Mr Johnson said: “That’s the direction in which the country is going now – towards a high-wage, high-skilled, high-productivity and, yes, thereby a low-tax economy.
“That is what the people of this country need and deserve.
“Yes, it will take time, and sometimes it will be difficult, but that is the change that people voted for in 2016.”
The conference is the first time Boris Johnson has been able to address the party faithful since his historic 2019 election win and the UK left the EU.
Tory MPs have been buoyed by the chance to properly celebrate their 80 seat Commons majority.
While the country has been grappling with the cost of living crisis and petrol shortages, there has been a jubilant atmosphere in Manchester.
Even MPs’ frustrations over manifesto promise-breaking tax rises have been largely ignored at the conference.
“We just don’t want to do anything that damages the boss,” one backbencher told Express.co.uk.
Another added: “The atmosphere has been great.
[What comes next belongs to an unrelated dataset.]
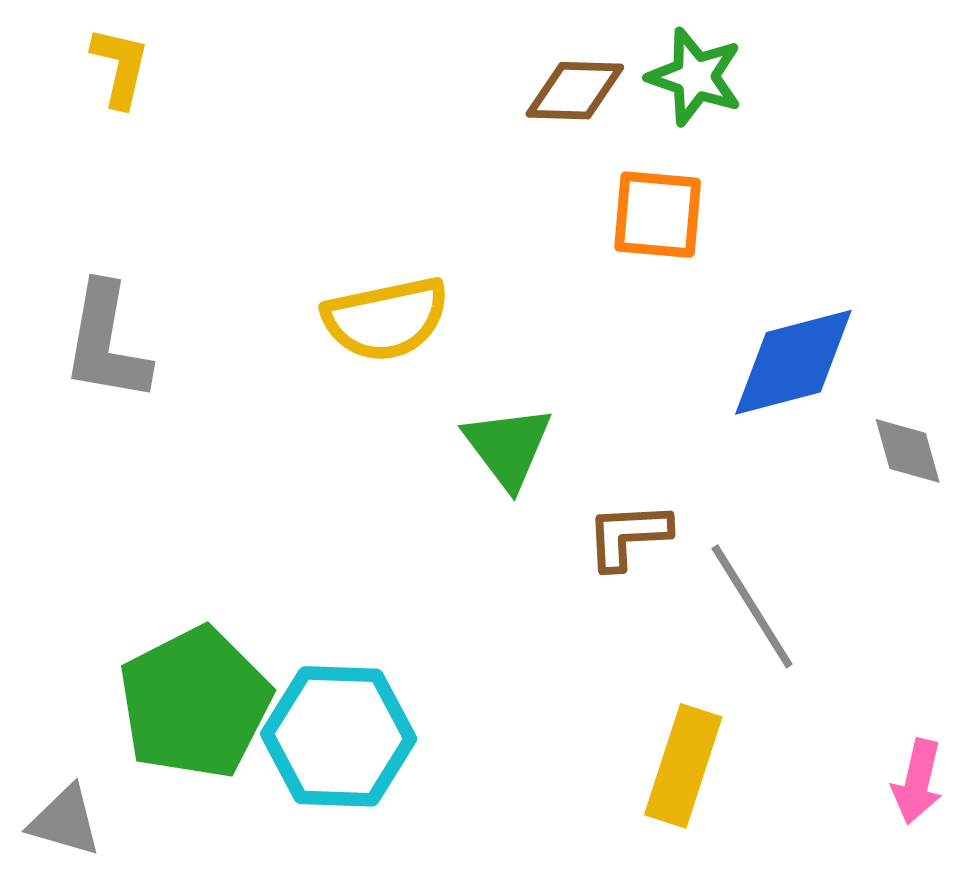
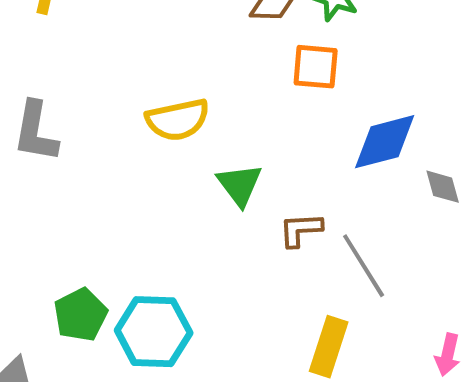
green pentagon: (195, 703) -> (81, 315), size x0.7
Everyone is just really excited to be back and without masks.”
Northern Ireland secretary Brandon Lewis said there had been “a real buzz” about the week-long meet.
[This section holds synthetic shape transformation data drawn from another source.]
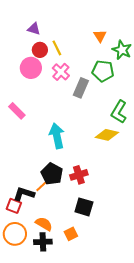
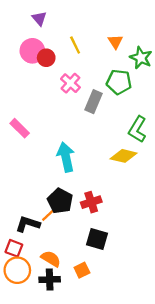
purple triangle: (34, 29) -> (39, 18), moved, turned 32
yellow line: (57, 48) -> (75, 45), moved
pink circle: (31, 68) -> (32, 51), moved
red square: (14, 206) -> (14, 248), moved

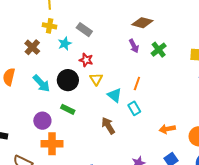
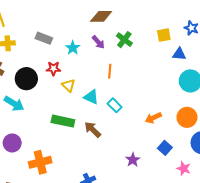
cyan star: (65, 44) -> (73, 48), moved
black circle: (68, 80) -> (26, 79), moved
orange line: (137, 83) -> (110, 71), moved
green rectangle: (68, 109) -> (63, 121), moved, size x1.5
purple circle: (42, 121) -> (12, 143), moved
With slogans of “build back better” and “getting on with the job” the party has used the conference to pledge to now deliver on its manifesto commitment of levelling up the country now the pandemic is drawing to a close.
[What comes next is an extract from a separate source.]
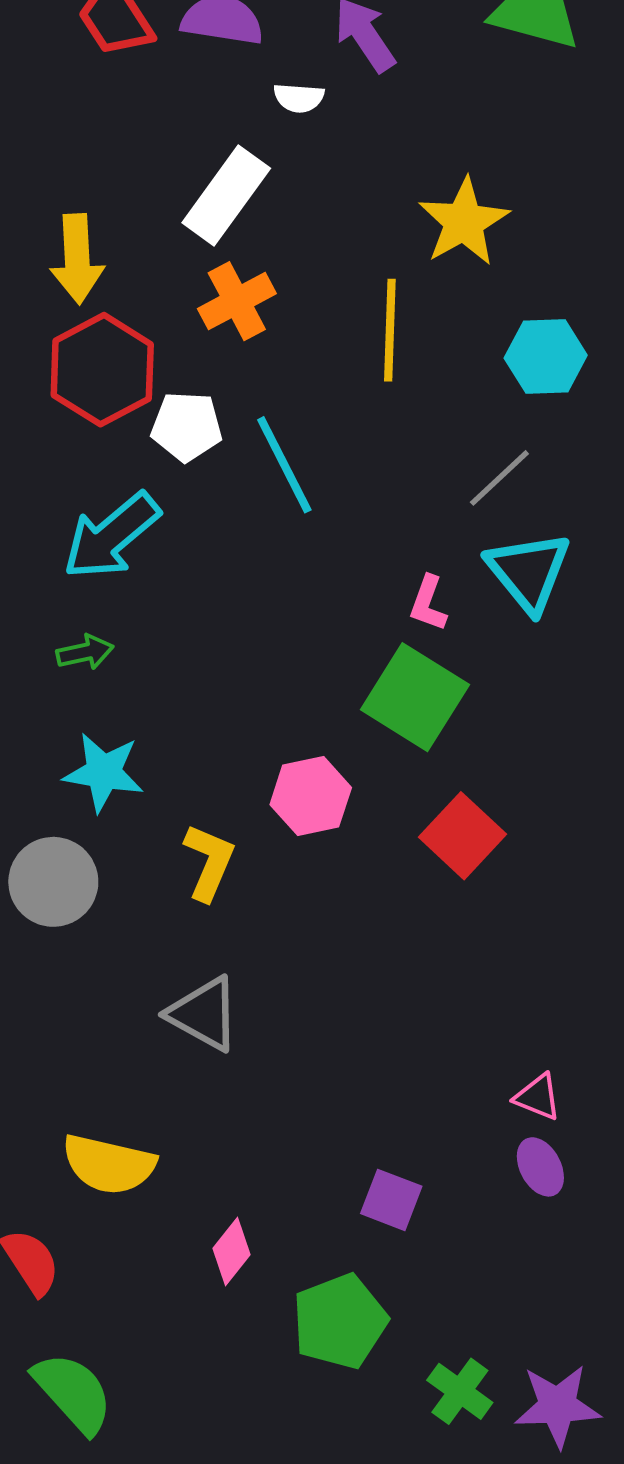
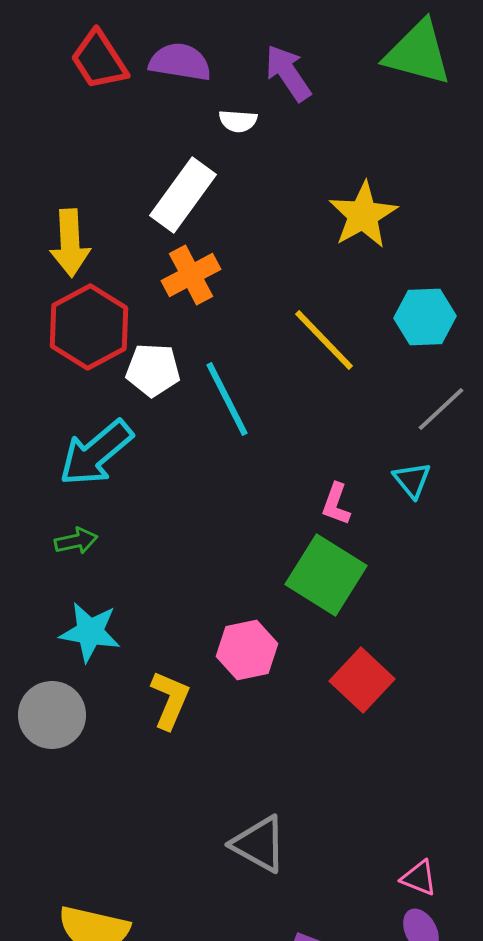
yellow line: (390, 330) -> (324, 340), moved, turned -46
gray line: (499, 478) -> (441, 409), moved
cyan triangle: (528, 572) -> (412, 480), size x0.6
gray triangle: (204, 1014) -> (259, 844), moved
There have also been plenty of reflecting on the Government’s success in keeping the economy afloat over the course of the last 18 months and the rollout of the Covid vaccine.
In his speech Mr Johnson also paid tribute to the NHS and said a “tide of anxiety” is washing into A&E departments and GP practices after the Covid crisis led to record waiting lists for operations.
Defending his decision to raise taxes head-on, he said: We have a huge hole in the public finances, we spent £407billion on Covid support and our debt now stands at over £2 trillion, and waiting lists will almost certainly go up before they come down.
“Covid pushed out the great bow wave of cases and people did not or could not seek help, and that wave is now coming back – a tide of anxiety washing into every A&E and every GP.
“Your hip replacement, your mother’s surgery and this is the priority of the British people.”